■ Exercise ■
Look in the data below for the line that has "決定版 落語名人芸 古今亭志ん生", then print exactly every line from there through the line that has "entomologique de Toulouse", leaving pictures out.

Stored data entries
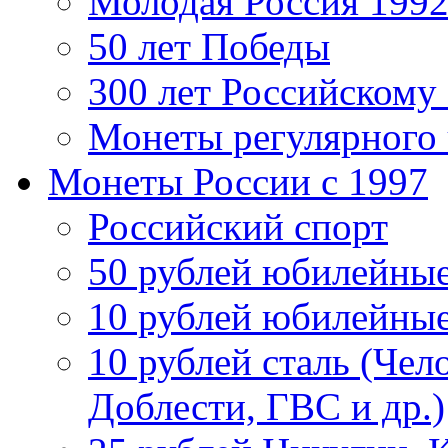
Молодая Россия 1992
50 лет Победы
300 лет Российскому
Монеты регулярного 
Монеты России c 1997
Российский спорт
50 рублей юбилейны
10 рублей юбилейны
10 рублей сталь (Чел
Доблести, ГВС и др.)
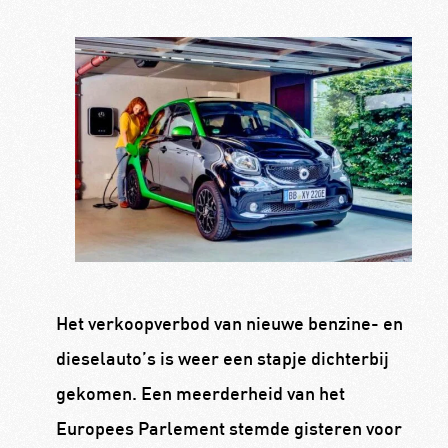
Het verkoopverbod van nieuwe benzine- en
dieselauto’s is weer een stapje dichterbij
gekomen. Een meerderheid van het
Europees Parlement stemde gisteren voor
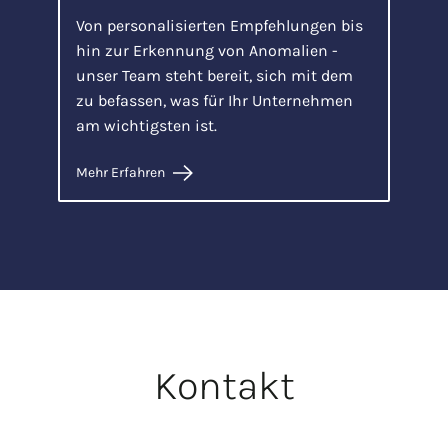
Von personalisierten Empfehlungen bis
hin zur Erkennung von Anomalien -
unser Team steht bereit, sich mit dem
zu befassen, was für Ihr Unternehmen
am wichtigsten ist.
Mehr Erfahren
Kontakt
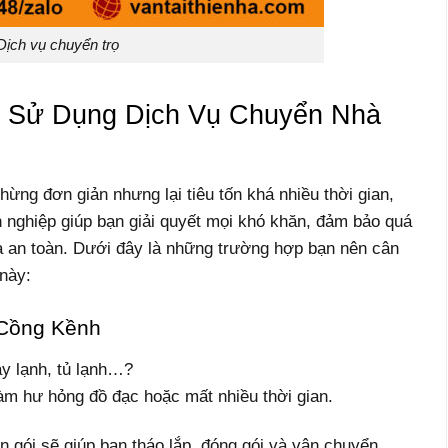
Dịch vụ chuyển trọ
 Sử Dụng Dịch Vụ Chuyển Nhà
ng đơn giản nhưng lại tiêu tốn khá nhiều thời gian,
 nghiệp giúp bạn giải quyết mọi khó khăn, đảm bảo quá
à an toàn. Dưới đây là những trường hợp bạn nên cân
này:
 Cồng Kềnh
áy lạnh, tủ lạnh…?
làm hư hỏng đồ đạc hoặc mất nhiều thời gian.
ọn gói sẽ giúp bạn tháo lắp, đóng gói và vận chuyển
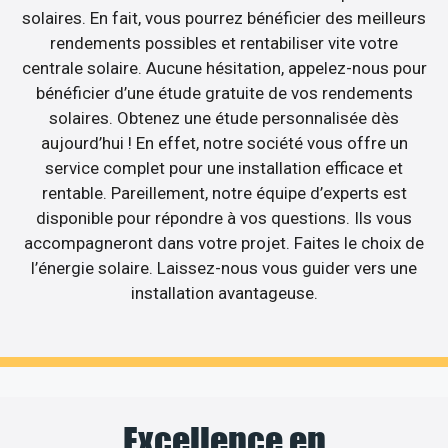
solaires. En fait, vous pourrez bénéficier des meilleurs
rendements possibles et rentabiliser vite votre
centrale solaire. Aucune hésitation, appelez-nous pour
bénéficier d’une étude gratuite de vos rendements
solaires. Obtenez une étude personnalisée dès
aujourd’hui ! En effet, notre société vous offre un
service complet pour une installation efficace et
rentable. Pareillement, notre équipe d’experts est
disponible pour répondre à vos questions. Ils vous
accompagneront dans votre projet. Faites le choix de
l’énergie solaire. Laissez-nous vous guider vers une
installation avantageuse.
Excellence en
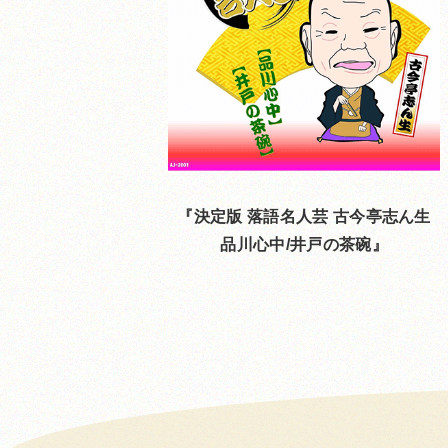
決定版 落語名人芸 古今亭志ん生
品川心中/井戸の茶碗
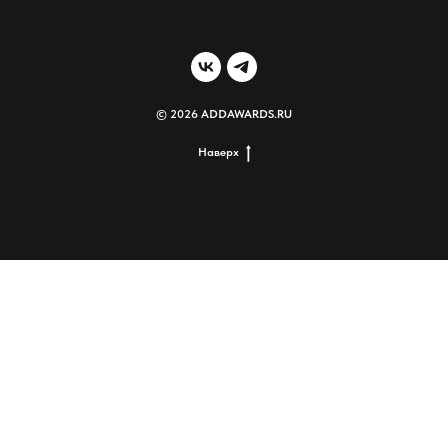
© 2026 ADDAWARDS.RU
Наверх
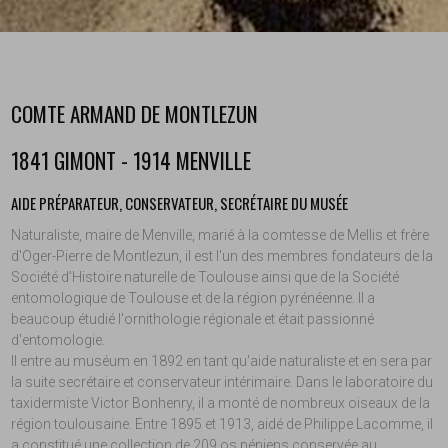
COMTE ARMAND DE MONTLEZUN
1841 GIMONT - 1914 MENVILLE
AIDE PRÉPARATEUR, CONSERVATEUR, SECRÉTAIRE DU MUSÉE
Naturaliste, maire de Menville, marié à la comtesse de Mellis et frère
d'Oger-Pierre de Montlezun, il est l'un des membres fondateurs de la
Société d’Histoire naturelle de Toulouse ainsi que de la Société
entomologique de Toulouse et de la région pyrénéenne. Il a
beaucoup étudié l'ornithologie régionale et était passionné
d'entomologie.
Il entre au muséum en 1892 en tant qu'aide naturaliste et en sera par
la suite secrétaire et conservateur intérimaire. Dans le laboratoire du
taxidermiste Victor Bonhenry, il a monté de nombreux oiseaux de la
région toulousaine. Entre 1895 et 1913, aidé de Philippe Lacomme, il
a constitué une collection de 209 os péniens conservée au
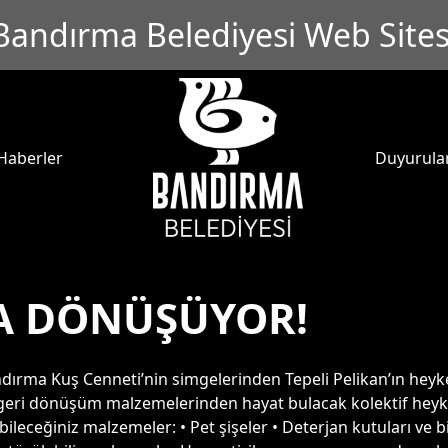
Bandırma Belediyesi Web Sites
Haberler
Duyurula
A DÖNÜŞÜYOR!
ma Kuş Cenneti’nin simgelerinden Tepeli Pelikan’ın heykeli
geri dönüşüm malzemelerinden hayat bulacak kolektif heykel 
leceğiniz malzemeler: • Pet şişeler • Deterjan kutuları ve bi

■ Answer below ■
決定版 落語名人芸 古今亭志ん生
品川心中/井戸の茶碗
© 2026 ADDAWARDS.RU
Наверх
COMTE ARMAND DE MONTLEZUN
1841 GIMONT - 1914 MENVILLE
AIDE PRÉPARATEUR, CONSERVATEUR, SECRÉTAIRE DU MUSÉE
Naturaliste, maire de Menville, marié à la comtesse de Mellis et frère
d'Oger-Pierre de Montlezun, il est l'un des membres fondateurs de la
Société d’Histoire naturelle de Toulouse ainsi que de la Société
entomologique de Toulouse et de la région pyrénéenne. Il a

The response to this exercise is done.